Discrets et fidèles à la « famille », Tarik et Nabil Andrieu acceptent les nouveaux compagnons de route à condition qu’ils collent à leur esthétique, mélange de poésie désabusée et de cynisme bravache. Drake a essayé de les suivre à ses dépens : il se murmure que les deux frères ne lui ont pas accordé le droit de reprendre « À l’Ammoniaque ». On ne prend pas si facilement place sur le siège passager. Malgré les odeurs de shit, Uber l’a fait. Car en dix ans d’existence, la société fondée à San Francisco est devenue une référence jusque dans le quartier des Tarterêts. D’abord citée par Drake en février 2015 dans le morceau « Energy », elle s’est répandue à travers de nombreux titres, sans qu’un rappeur n’admette avoir été payé pour ça.

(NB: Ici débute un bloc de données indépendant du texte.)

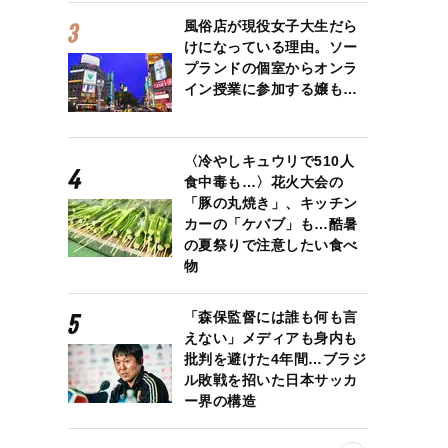
風俗店が現役女子大生だら
けになっている理由。ソー
プランドの個室からオンラ
イン授業に参加する嬢も…
で佐久間さんが声優を演じた登場人物シン
〈冷やしキュウリで510人
食中毒も…〉花火大会の
「豚の丸焼き」、キッチン
カーの「ケバブ」も…酷暑
の夏祭りで注意したい食べ
物
「森保監督には誰も何も言
えない」メディアも身内も
批判を避けた4年間…ブラジ
ル敗戦を招いた日本サッカ
ー界の構造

Si plusieurs membres du label de Rick Ross, Maybach Music Group, comme Meek Mill ou Walen, évoquent la marque, aucun partenariat ne les lie officiellement. Le Français Nekfeu ne semble pas davantage avoir été rémunéré pour l’évoquer à deux reprises dans l’album Cyborg, sorti en décembre 2016. « Dans l’équipe, y’a des gros scars-la, en mode Uber », chante-t-il sur le morceau « Squa », alors qu’on entend « j’aime rouler dans la ville, quand je me fais chier, je fais quelques tours d’Uber » sur « Saturne ».

À l’occasion des Grammy Awards organisés en janvier 2018, le groupe dirigé par Dara Khosrowshahi n’avait cette fois fait aucun mystère de sa collaboration avec Lil Uzi Vert, Khalid et Julia Michael. Cela dit, des dizaines d’artistes lui rendent hommage de manière apparemment désintéressée : 21 Savage, 2 Chainz, Childish Gambino, Travis Scott, Migos, Bricc BabyBrockhampton, Lil Peep, 6ix9ine ou Young Thug.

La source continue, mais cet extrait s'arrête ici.